Valls' disrepute was beneficial to his rival. Hamon has promised to create a 750-euro universal income by 2022. He presents this as progress after endless years of massive unemployment and growing poverty. But 750 euros are not enough to pull people out of poverty! And workers don't want handouts: they want decent jobs and salaries.
According to Hamon, robotization is bound to make jobs rare. Yet, if society was organized to satisfy the majority, robotization could mean fewer working hours and better wages. But the capitalist system uses technological breakthroughs to increase profits, not to improve the workers' living conditions. Breaking with that logic is something Hamon can't even conceive, since he doesn't call capitalist exploitation into question.
And how does Hamon intend to finance his universal income? Apparently not by making the rich pay – or he would say so. No, he hasn't considered taking the money from France's capital owners, starting with the 21 super-rich who own as much as 40% of the population.
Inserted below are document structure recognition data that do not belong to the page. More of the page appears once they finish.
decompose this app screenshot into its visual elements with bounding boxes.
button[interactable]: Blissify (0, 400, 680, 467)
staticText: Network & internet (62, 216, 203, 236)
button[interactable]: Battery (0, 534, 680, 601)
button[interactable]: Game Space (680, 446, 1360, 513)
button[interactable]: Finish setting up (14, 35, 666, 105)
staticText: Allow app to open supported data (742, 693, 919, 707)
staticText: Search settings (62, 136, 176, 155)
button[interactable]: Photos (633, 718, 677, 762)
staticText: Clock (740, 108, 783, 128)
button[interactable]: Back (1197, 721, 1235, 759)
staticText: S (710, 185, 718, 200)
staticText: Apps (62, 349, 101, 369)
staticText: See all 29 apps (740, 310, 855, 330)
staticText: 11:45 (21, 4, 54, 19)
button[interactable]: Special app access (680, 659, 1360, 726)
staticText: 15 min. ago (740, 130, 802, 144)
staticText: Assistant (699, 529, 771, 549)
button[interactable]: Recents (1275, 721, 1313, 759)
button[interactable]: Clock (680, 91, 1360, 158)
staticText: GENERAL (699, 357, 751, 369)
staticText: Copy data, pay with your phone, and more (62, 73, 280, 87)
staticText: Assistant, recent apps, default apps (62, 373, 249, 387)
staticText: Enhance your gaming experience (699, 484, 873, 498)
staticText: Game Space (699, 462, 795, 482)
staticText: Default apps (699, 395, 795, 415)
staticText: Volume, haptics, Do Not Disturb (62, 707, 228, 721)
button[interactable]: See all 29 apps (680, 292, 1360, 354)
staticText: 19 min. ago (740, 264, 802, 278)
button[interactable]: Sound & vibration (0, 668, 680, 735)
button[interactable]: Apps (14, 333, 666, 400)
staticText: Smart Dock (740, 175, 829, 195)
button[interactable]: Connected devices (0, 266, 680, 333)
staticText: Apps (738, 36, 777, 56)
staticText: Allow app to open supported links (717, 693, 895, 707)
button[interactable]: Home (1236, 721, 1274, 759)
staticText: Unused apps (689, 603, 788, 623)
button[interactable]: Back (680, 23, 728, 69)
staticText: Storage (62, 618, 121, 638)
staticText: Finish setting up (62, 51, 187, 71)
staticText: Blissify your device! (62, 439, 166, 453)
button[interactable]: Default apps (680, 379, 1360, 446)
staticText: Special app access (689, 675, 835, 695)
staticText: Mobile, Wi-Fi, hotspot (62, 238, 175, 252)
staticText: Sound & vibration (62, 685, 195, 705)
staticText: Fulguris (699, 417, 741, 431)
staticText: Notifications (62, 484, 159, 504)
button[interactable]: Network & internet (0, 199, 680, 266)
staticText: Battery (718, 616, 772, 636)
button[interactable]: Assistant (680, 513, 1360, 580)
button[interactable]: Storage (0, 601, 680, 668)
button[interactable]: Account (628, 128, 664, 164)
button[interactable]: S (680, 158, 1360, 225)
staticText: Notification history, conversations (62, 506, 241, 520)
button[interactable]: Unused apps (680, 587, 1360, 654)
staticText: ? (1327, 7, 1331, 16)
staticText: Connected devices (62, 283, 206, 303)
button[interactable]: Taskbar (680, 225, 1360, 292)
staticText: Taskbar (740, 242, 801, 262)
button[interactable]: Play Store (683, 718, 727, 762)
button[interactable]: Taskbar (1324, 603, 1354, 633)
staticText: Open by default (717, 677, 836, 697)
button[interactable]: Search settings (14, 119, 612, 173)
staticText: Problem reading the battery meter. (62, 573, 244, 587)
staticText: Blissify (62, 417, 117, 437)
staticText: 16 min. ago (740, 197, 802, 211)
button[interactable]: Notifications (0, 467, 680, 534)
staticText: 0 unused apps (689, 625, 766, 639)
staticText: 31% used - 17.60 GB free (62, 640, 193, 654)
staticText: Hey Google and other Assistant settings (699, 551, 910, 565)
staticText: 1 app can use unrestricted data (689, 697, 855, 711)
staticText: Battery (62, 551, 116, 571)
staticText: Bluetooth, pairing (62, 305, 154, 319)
So he’ll make the workers pay more taxes
In short, the illusions peddled today by Hamon will inevitably be followed by disappointment tomorrow, adding Hamon's name to a long list of PS dream weavers – notably Mitterrand, Jospin and Hollande.
Now that the leading roles of the coming election are cast, one of them, right-winger Fillon, has just been caught with his hand in the proverbial cookie jar! The man who poses as a model of righteousness is accused of having provided his wife with a bogus job costing the taxpayers 500,000 euros. Some 100,000 euros are also said to have been paid by a billionaire friend of the couple for yet another fictitious job. Fillon likes to pass himself off as a devout Christian but he is above all a fervent worshipper of the Holy Cash!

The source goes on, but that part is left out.